Next Article in Journal
A Cost-Aware Framework for QoS-Based and Energy-Efficient Scheduling in Cloud–Fog Computing
Previous Article in Journal
Financial Market Correlation Analysis and Stock Selection Application Based on TCN-Deep Clustering
Previous Article in Special Issue
A Novel Logo Identification Technique for Logo-Based Phishing Detection in Cyber-Physical Systems
 
 
Article
Peer-Review Record

BERT- and BiLSTM-Based Sentiment Analysis of Online Chinese Buzzwords

Future Internet 2022, 14(11), 332; https://doi.org/10.3390/fi14110332
by Xinlu Li, Yuanyuan Lei and Shengwei Ji *
Reviewer 1: Anonymous
Reviewer 2: Anonymous
Reviewer 3:
Reviewer 4:
Future Internet 2022, 14(11), 332; https://doi.org/10.3390/fi14110332
Submission received: 30 September 2022 / Revised: 7 November 2022 / Accepted: 10 November 2022 / Published: 14 November 2022
(This article belongs to the Special Issue Security and Community Detection in Social Network)

Round 1

Reviewer 1 Report

The authors proposed a hybrid deep learning model combining BERT and BiLSTM for sentiment analysis of Online Chinese Buzzwords (OCBs). I think that this topic is interesting. They also give a short review of previous papers and perform a experimental comparison between the proposed model and other models using several metrics (precision, F1 score and recall).

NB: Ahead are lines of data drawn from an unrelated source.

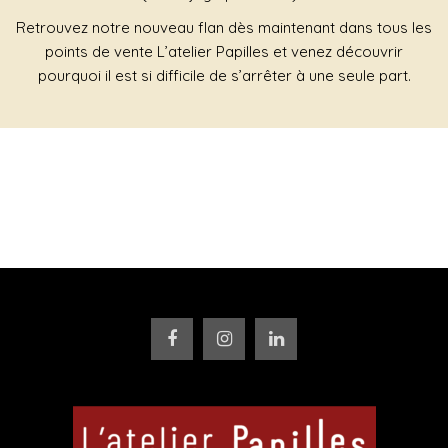
Retrouvez notre nouveau flan dès maintenant dans tous les
points de vente L’atelier Papilles et venez découvrir
pourquoi il est si difficile de s’arrêter à une seule part.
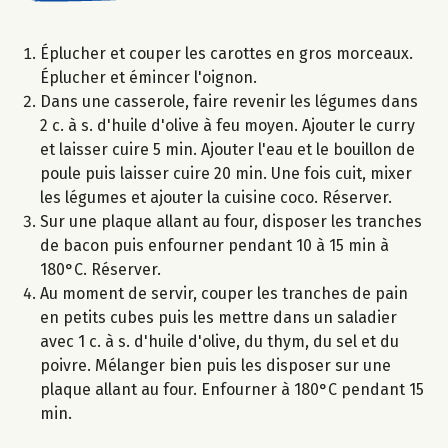
Éplucher et couper les carottes en gros morceaux.
Éplucher et émincer l'oignon.
Dans une casserole, faire revenir les légumes dans
2 c. à s. d'huile d'olive à feu moyen. Ajouter le curry
et laisser cuire 5 min. Ajouter l'eau et le bouillon de
poule puis laisser cuire 20 min. Une fois cuit, mixer
les légumes et ajouter la cuisine coco. Réserver.
Sur une plaque allant au four, disposer les tranches
de bacon puis enfourner pendant 10 à 15 min à
180°C. Réserver.
Au moment de servir, couper les tranches de pain
en petits cubes puis les mettre dans un saladier
avec 1 c. à s. d'huile d'olive, du thym, du sel et du
poivre. Mélanger bien puis les disposer sur une
plaque allant au four. Enfourner à 180°C pendant 15
min.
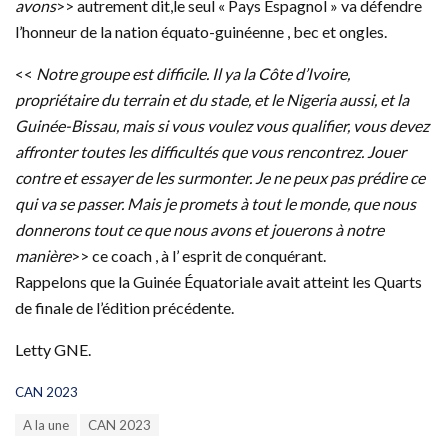
avons
>> autrement dit,le seul « Pays Espagnol » va défendre
l’honneur de la nation équato-guinéenne , bec et ongles.
<<
Notre groupe est difficile. Il ya la Côte d’Ivoire,
propriétaire du terrain et du stade, et le Nigeria aussi, et la
Guinée-Bissau, mais si vous voulez vous qualifier, vous devez
affronter toutes les difficultés que vous rencontrez. Jouer
contre et essayer de les surmonter. Je ne peux pas prédire ce
qui va se passer. Mais je promets à tout le monde, que nous
donnerons tout ce que nous avons et jouerons à notre
manière
>> ce coach , à l’ esprit de conquérant.
Rappelons que la Guinée Équatoriale avait atteint les Quarts
de finale de l’édition précédente.
Letty GNE.
C
CAN 2023
a
T
A la une
CAN 2023
t
a
e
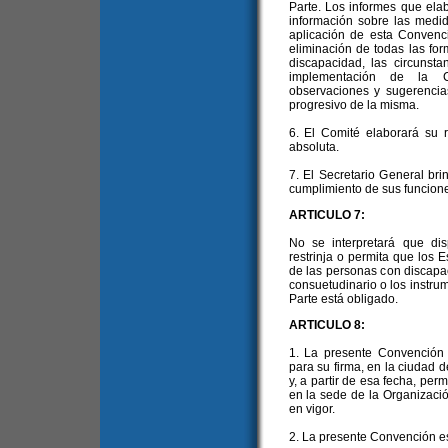
Parte. Los informes que ela
información sobre las medi
aplicación de esta Convenc
eliminación de todas las fo
discapacidad, las circunsta
implementación de la C
observaciones y sugerencia
progresivo de la misma.
6. El Comité elaborará su 
absoluta.
7. El Secretario General br
cumplimiento de sus funcion
ARTICULO 7:
No se interpretará que di
restrinja o permita que los E
de las personas con discapa
consuetudinario o los instru
Parte está obligado.
ARTICULO 8:
1. La presente Convención 
para su firma, en la ciudad 
y, a partir de esa fecha, per
en la sede de la Organizaci
en vigor.
2. La presente Convención est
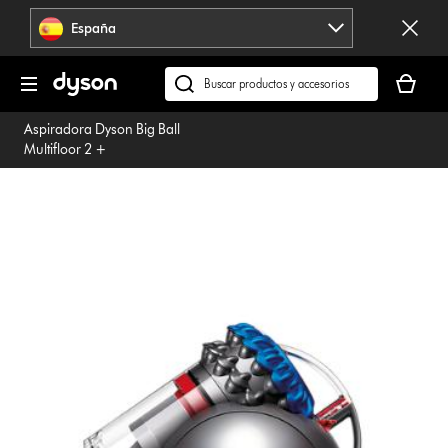
Omitir
España
navegación
Tu
cesta
Buscar
está
en
Aspiradora Dyson Big Ball
vacía
dyson.es
Multifloor 2 +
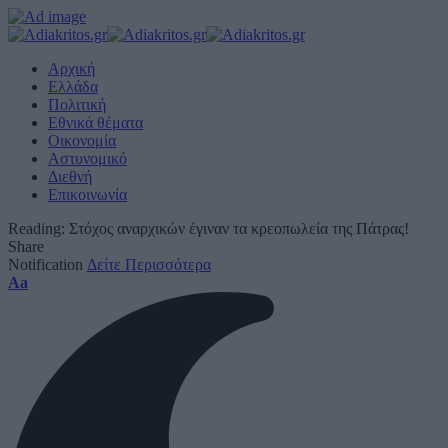
Αρχική
Ελλάδα
Πολιτική
Εθνικά θέματα
Οικονομία
Αστυνομικό
Διεθνή
Επικοινωνία
Reading:
Στόχος αναρχικών έγιναν τα κρεοπωλεία της Πάτρας!
Share
Notification
Δείτε Περισσότερα
Font
Aa
Resizer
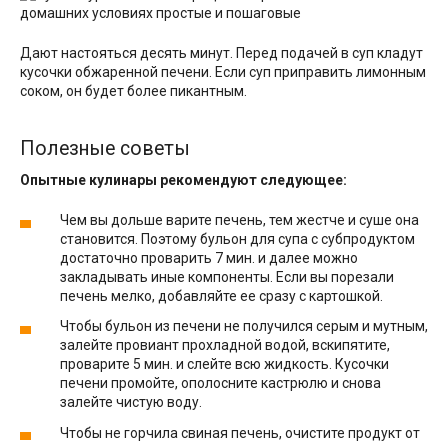
Дают настояться десять минут. Перед подачей в суп кладут
кусочки обжаренной печени. Если суп приправить лимонным
соком, он будет более пикантным.
Полезные советы
Опытные кулинары рекомендуют следующее:
Чем вы дольше варите печень, тем жестче и суше она
становится. Поэтому бульон для супа с субпродуктом
достаточно проварить 7 мин. и далее можно
закладывать иные компоненты. Если вы порезали
печень мелко, добавляйте ее сразу с картошкой.
Чтобы бульон из печени не получился серым и мутным,
залейте провиант прохладной водой, вскипятите,
проварите 5 мин. и слейте всю жидкость. Кусочки
печени промойте, ополосните кастрюлю и снова
залейте чистую воду.
Чтобы не горчила свиная печень, очистите продукт от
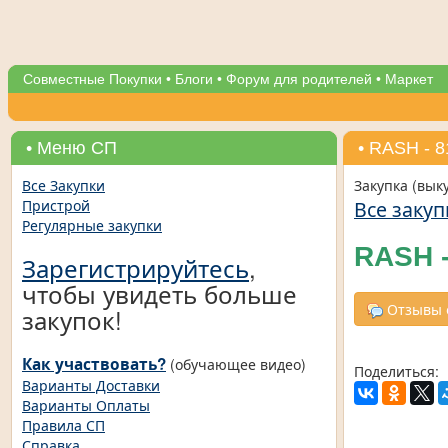
Совместные Покупки
•
Блоги
•
Форум для родителей
•
Маркет
• Меню СП
• RASH - 
Все Закупки
Закупка (вык
Все закуп
Пристрой
Регулярные закупки
RASH -
Зарегистрируйтесь
,
чтобы увидеть больше
Отзывы о
закупок!
Как участвовать?
(обучающее видео)
Поделиться:
Варианты Доставки
Варианты Оплаты
Правила СП
Справка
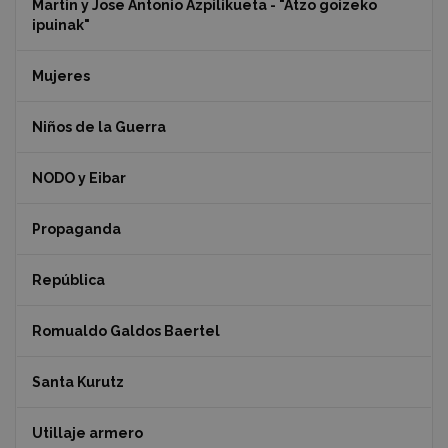
Martin y Jose Antonio Azpilikueta - "Atzo goizeko
ipuinak"
Mujeres
Niños de la Guerra
NODO y Eibar
Propaganda
República
Romualdo Galdos Baertel
Santa Kurutz
Utillaje armero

However, I think that there is a minor issue: The authors should clarify the limitations of the proposed model.

Author Response

Please see the attachment.

Author Response File: Author Response.pdf

Reviewer 2 Report

The paper is titled – “BERT and BiLSTM-Based Sentiment Analysis of Online Chinese Buzzwords”. A deep learning model combining BERT and BiLSTM has been proposed in this work to generate dynamic representations of OCBs vectors in downstream tasks by fine-tuning the BERT model, and to capture the information of the text at the embedding layer to solve the problem of static representations of word vectors. The experimental results indicate that the model works well in the comprehensive evaluation index F1. The work seems novel. However, the presentation of the paper needs improvement. It is suggested that the authors make the necessary changes/updates to their paper as per the following comments:

1. The authors have cited [35] and [36] by stating that the dataset was developed based on these sources. These sources are two websites that do not have any dataset available for direct use or re-use. If the authors used any form of web scraper or similar to collect data from these websites – it should be clearly mentioned, and the methodology should also be presented and discussed. 

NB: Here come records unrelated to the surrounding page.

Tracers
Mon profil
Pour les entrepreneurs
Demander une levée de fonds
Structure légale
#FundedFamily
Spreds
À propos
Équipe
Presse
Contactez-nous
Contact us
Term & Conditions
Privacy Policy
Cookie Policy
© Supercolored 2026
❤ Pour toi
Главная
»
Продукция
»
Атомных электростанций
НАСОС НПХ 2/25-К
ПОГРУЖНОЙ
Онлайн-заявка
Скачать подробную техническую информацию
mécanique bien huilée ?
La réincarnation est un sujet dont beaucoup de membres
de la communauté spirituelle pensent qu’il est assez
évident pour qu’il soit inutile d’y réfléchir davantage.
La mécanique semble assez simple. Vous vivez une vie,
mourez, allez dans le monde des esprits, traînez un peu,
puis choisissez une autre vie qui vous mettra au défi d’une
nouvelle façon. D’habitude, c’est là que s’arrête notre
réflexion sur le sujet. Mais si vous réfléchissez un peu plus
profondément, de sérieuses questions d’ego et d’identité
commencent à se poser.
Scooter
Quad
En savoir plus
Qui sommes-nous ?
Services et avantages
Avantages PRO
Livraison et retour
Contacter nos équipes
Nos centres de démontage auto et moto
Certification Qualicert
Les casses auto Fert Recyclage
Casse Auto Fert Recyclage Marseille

2. The authors have not mentioned anything about the ethical nature of data mining. It seems they collected the data from both websites (references 35 and 36). However, do the websites define published information as “public”? At the same time, do the privacy and security policies allow any form of data mining, such as the approach that was used by the authors?

3. The LSTM update formula (equations 1 to 6) is not clear. Please elaborate. The definitions of some of the variables used in these equations are missing.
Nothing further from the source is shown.